> Task to carry out
Copy every line of the data in which the word "đình" occurs.

> Information supplied
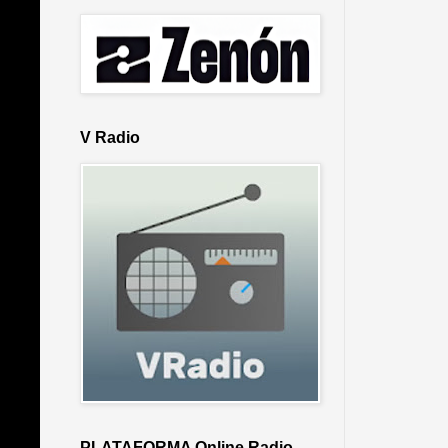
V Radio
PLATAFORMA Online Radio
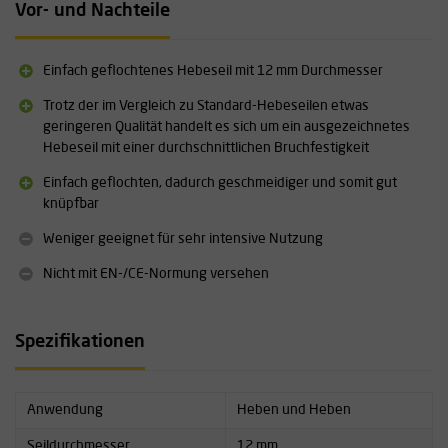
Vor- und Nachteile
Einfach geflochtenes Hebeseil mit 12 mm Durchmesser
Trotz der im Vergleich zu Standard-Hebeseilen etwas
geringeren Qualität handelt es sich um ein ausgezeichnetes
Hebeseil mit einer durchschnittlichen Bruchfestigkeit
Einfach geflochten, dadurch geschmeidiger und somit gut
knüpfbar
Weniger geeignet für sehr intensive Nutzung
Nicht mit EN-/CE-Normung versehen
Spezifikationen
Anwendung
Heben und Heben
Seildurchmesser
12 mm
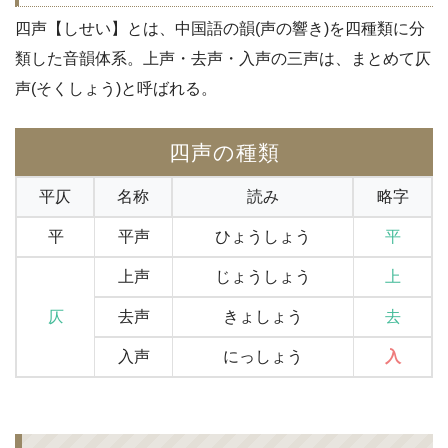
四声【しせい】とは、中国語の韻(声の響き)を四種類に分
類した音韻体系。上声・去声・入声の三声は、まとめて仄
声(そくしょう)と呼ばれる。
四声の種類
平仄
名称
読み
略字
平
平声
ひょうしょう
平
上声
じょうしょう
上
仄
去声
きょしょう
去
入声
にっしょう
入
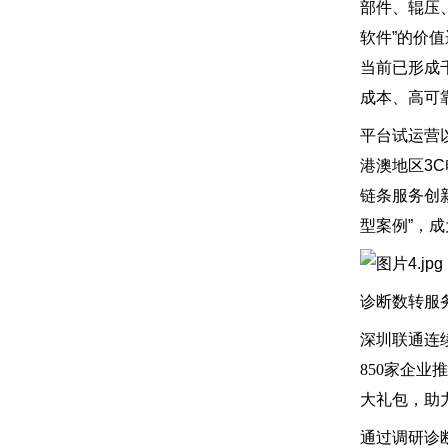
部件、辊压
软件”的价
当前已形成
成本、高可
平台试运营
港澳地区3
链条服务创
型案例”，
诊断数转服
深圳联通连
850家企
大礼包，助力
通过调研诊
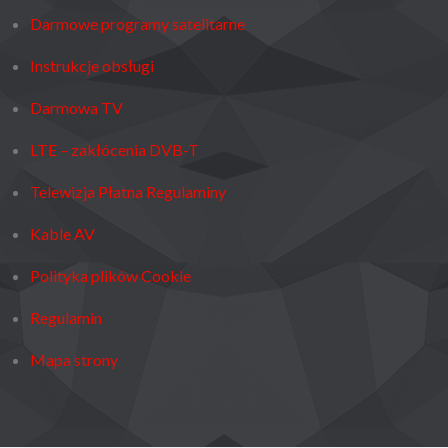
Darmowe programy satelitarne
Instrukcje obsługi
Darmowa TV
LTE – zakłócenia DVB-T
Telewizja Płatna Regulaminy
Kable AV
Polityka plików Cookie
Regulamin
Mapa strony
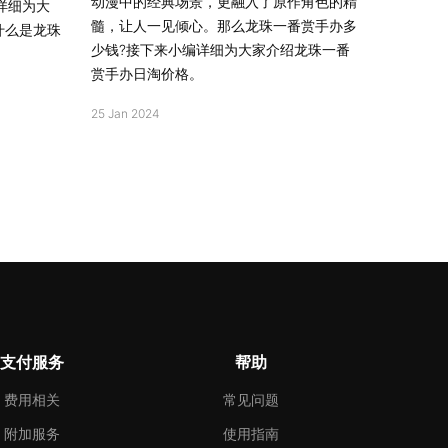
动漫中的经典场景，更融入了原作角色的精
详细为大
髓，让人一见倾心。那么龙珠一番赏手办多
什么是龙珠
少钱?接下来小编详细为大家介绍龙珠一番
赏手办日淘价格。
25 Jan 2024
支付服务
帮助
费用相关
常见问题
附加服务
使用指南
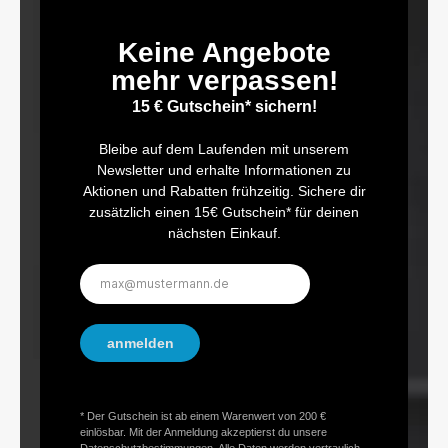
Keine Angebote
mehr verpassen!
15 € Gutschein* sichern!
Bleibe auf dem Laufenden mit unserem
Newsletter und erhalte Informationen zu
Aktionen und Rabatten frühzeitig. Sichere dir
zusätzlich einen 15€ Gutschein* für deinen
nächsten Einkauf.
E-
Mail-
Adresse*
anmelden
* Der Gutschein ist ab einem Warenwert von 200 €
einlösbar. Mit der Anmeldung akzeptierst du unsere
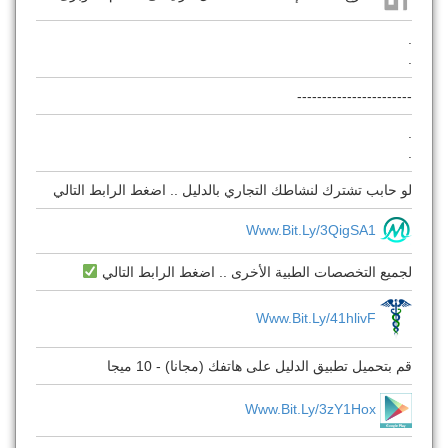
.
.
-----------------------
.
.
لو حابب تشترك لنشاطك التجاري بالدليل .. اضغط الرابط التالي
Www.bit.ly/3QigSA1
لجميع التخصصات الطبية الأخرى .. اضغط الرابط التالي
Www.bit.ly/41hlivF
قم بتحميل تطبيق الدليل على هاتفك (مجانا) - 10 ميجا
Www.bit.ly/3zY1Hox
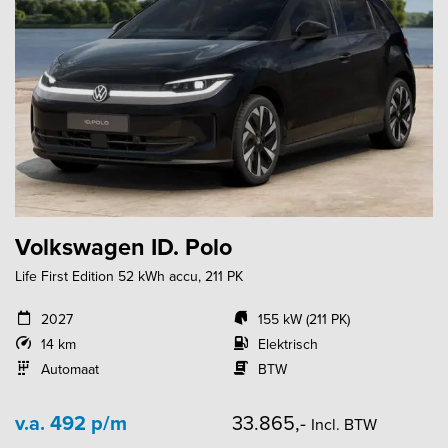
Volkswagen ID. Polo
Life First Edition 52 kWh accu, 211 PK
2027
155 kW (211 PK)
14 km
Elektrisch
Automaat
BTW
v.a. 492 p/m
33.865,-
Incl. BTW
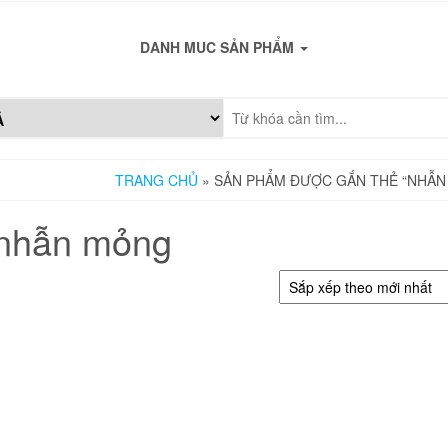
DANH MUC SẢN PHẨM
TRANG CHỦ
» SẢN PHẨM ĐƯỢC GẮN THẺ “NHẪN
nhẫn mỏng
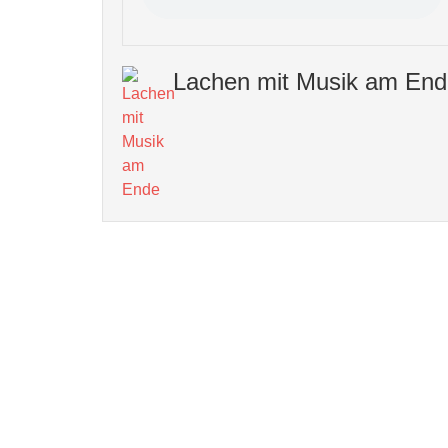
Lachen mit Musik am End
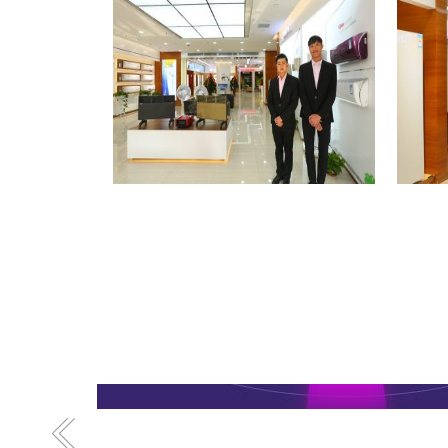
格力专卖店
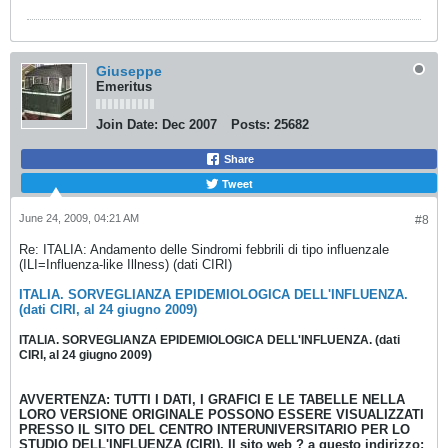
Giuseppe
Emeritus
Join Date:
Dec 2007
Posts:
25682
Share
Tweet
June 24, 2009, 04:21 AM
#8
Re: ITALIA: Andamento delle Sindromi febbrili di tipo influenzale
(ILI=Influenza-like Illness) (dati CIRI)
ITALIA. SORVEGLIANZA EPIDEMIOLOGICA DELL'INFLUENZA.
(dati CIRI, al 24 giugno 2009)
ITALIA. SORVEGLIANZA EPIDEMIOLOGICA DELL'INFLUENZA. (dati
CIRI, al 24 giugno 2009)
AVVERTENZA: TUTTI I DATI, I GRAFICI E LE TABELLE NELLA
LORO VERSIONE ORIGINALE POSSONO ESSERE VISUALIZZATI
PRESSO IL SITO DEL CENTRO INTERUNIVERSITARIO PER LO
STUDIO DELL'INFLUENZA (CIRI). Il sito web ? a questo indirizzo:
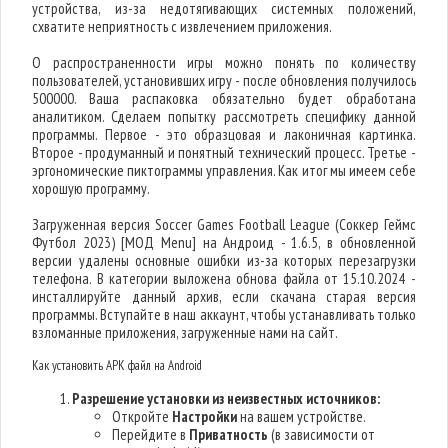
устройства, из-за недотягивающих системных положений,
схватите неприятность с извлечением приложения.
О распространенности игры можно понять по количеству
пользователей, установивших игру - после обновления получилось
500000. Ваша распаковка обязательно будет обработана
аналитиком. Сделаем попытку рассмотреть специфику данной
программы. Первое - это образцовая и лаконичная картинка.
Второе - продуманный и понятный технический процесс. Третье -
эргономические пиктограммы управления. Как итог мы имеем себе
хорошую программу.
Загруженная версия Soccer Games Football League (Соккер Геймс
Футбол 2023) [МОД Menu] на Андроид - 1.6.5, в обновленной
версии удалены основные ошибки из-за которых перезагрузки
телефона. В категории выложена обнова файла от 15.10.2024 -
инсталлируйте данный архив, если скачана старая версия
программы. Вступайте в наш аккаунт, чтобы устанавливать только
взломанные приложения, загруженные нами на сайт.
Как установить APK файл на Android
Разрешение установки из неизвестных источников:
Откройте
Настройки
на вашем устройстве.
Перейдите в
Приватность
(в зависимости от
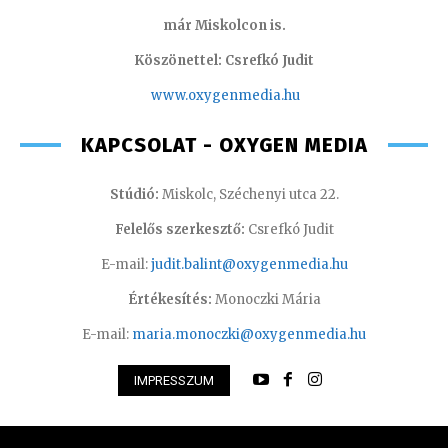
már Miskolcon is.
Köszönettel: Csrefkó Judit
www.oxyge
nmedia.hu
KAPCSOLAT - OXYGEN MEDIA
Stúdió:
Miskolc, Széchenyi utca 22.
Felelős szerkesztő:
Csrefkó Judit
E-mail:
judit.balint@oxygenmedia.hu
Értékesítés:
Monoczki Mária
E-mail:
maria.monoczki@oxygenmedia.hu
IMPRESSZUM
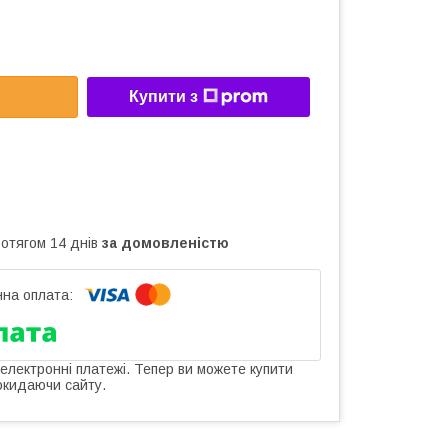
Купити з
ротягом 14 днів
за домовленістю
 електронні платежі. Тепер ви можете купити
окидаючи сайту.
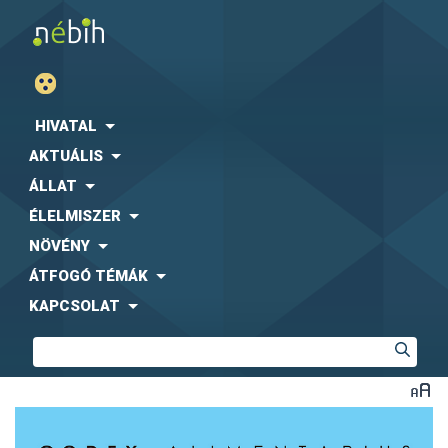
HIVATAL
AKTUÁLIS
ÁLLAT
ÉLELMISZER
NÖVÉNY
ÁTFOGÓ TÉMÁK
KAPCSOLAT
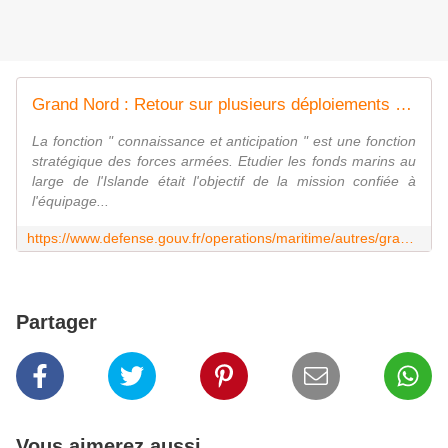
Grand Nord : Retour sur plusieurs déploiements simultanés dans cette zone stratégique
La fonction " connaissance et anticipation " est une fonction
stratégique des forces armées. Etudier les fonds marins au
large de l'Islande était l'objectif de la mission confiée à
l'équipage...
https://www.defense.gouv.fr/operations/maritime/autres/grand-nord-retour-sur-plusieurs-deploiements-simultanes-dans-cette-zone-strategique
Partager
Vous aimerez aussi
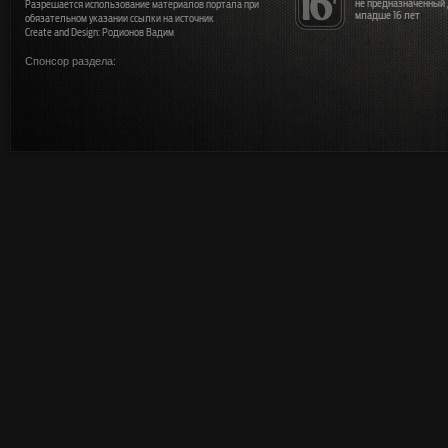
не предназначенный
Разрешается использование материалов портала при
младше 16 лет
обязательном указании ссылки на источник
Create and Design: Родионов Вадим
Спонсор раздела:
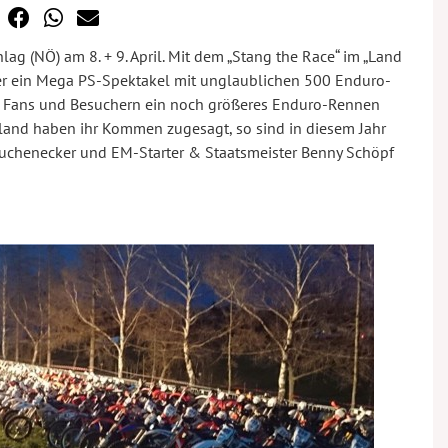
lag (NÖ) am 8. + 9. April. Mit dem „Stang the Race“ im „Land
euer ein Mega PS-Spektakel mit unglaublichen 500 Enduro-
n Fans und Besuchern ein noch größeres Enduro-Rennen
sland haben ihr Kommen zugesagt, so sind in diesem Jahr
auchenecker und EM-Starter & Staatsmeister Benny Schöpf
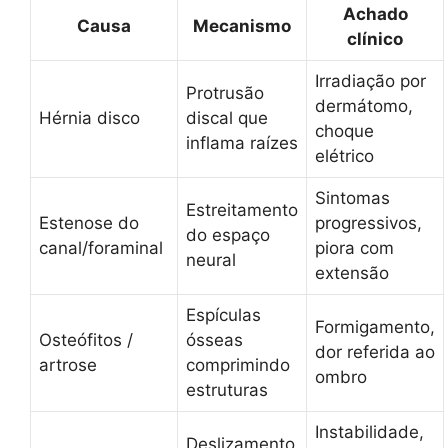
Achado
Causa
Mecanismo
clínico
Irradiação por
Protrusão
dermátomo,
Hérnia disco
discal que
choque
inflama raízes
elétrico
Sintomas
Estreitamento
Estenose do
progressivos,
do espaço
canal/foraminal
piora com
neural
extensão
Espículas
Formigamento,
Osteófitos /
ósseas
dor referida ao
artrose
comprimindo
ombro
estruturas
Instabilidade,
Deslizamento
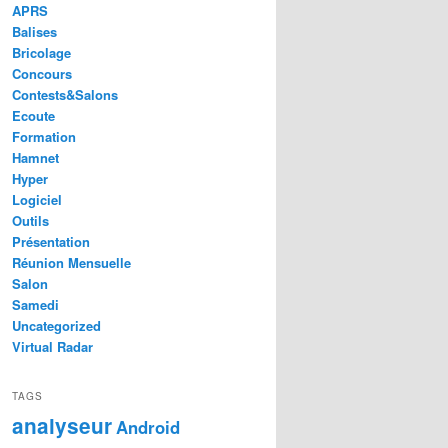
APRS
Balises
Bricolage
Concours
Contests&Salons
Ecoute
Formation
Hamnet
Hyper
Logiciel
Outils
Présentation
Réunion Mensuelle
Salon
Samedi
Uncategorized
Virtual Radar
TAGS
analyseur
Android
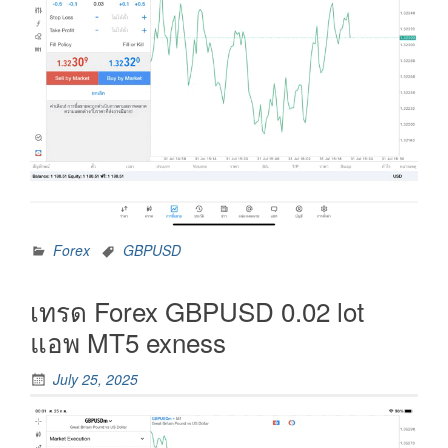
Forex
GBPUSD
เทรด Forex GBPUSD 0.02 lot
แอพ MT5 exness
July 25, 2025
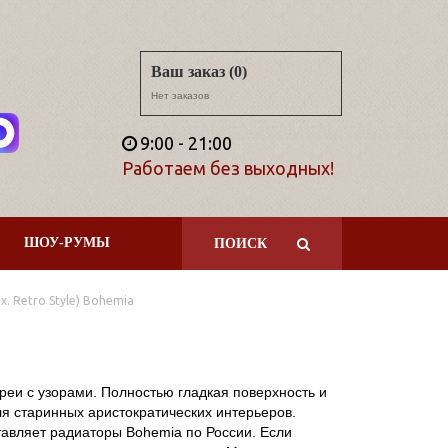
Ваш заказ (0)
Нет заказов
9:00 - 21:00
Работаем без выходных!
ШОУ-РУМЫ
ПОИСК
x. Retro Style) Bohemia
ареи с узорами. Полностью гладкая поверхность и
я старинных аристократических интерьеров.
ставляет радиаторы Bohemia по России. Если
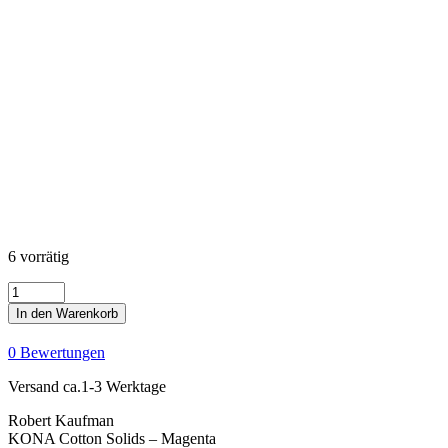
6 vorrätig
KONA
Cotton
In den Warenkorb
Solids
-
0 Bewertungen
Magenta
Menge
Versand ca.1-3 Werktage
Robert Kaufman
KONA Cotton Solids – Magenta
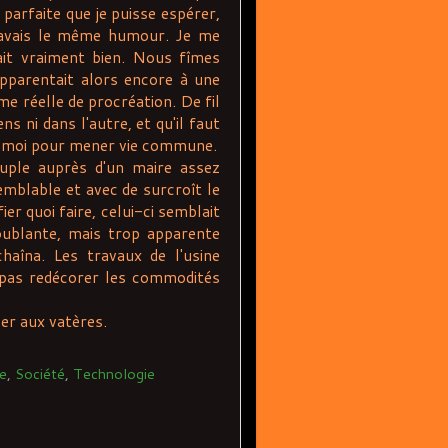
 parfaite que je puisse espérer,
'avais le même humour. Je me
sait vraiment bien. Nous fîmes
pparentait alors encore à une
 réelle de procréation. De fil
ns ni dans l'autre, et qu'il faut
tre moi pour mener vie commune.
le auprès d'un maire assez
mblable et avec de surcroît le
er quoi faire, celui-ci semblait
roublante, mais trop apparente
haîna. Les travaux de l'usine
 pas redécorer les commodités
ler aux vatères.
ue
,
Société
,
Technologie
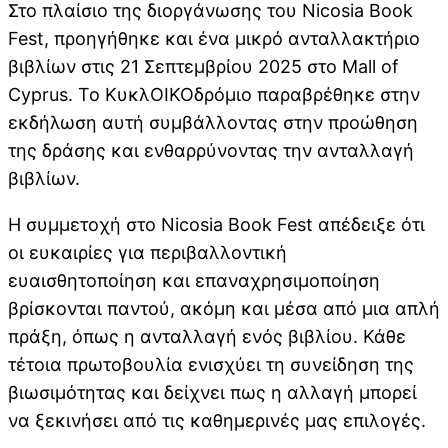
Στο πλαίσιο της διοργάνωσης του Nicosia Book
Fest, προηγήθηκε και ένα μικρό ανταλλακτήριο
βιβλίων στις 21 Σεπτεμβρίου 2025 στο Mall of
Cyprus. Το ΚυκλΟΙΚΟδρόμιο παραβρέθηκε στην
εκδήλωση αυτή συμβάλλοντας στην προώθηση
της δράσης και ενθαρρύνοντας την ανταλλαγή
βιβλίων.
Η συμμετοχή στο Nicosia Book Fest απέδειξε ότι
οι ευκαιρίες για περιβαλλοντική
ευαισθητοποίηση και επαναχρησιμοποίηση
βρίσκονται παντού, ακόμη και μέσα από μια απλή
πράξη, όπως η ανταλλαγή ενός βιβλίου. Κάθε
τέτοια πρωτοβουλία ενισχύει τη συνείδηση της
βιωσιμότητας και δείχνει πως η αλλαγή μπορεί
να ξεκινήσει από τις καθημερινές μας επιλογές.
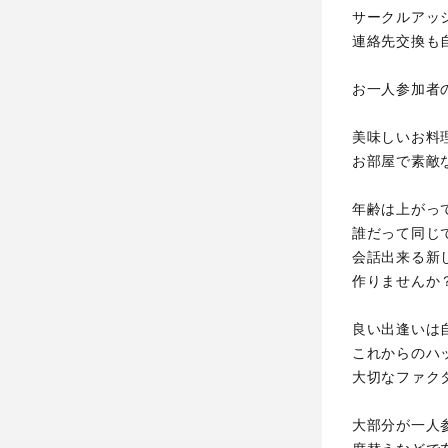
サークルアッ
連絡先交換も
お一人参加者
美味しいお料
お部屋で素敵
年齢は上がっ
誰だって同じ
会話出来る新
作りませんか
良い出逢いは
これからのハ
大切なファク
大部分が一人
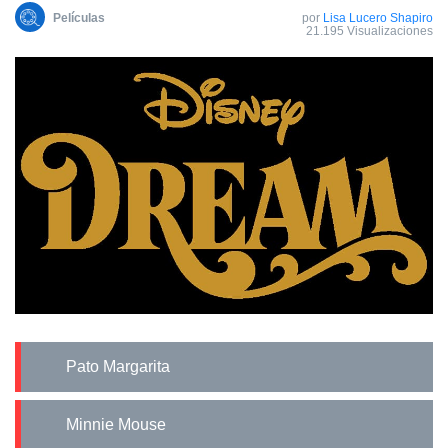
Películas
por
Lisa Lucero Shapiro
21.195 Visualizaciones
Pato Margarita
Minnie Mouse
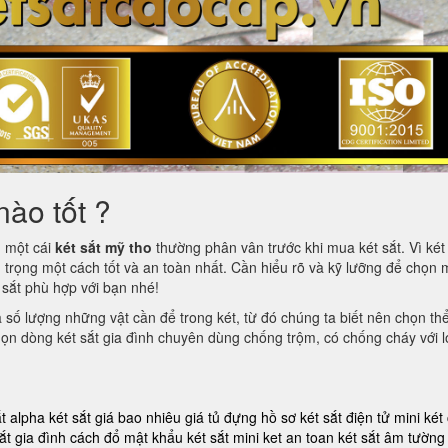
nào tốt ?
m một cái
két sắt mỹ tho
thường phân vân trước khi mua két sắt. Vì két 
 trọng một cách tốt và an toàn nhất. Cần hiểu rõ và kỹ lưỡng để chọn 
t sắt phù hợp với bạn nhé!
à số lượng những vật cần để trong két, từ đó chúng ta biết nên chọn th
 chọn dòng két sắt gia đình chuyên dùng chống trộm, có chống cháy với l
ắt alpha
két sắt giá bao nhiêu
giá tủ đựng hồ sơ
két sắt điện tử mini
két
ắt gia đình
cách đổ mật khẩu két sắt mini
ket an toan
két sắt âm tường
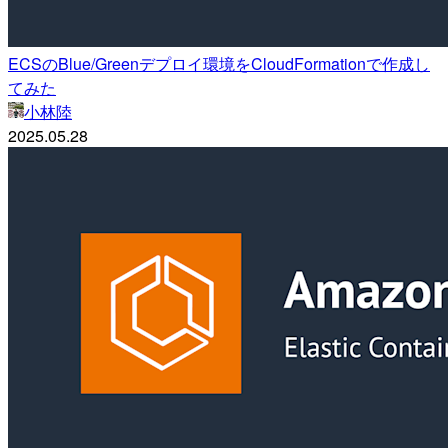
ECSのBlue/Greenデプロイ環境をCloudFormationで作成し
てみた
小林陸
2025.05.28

> Answer below
 chọn dòng két sắt gia đình chuyên dùng chống trộm, có chống cháy với l
ắt gia đình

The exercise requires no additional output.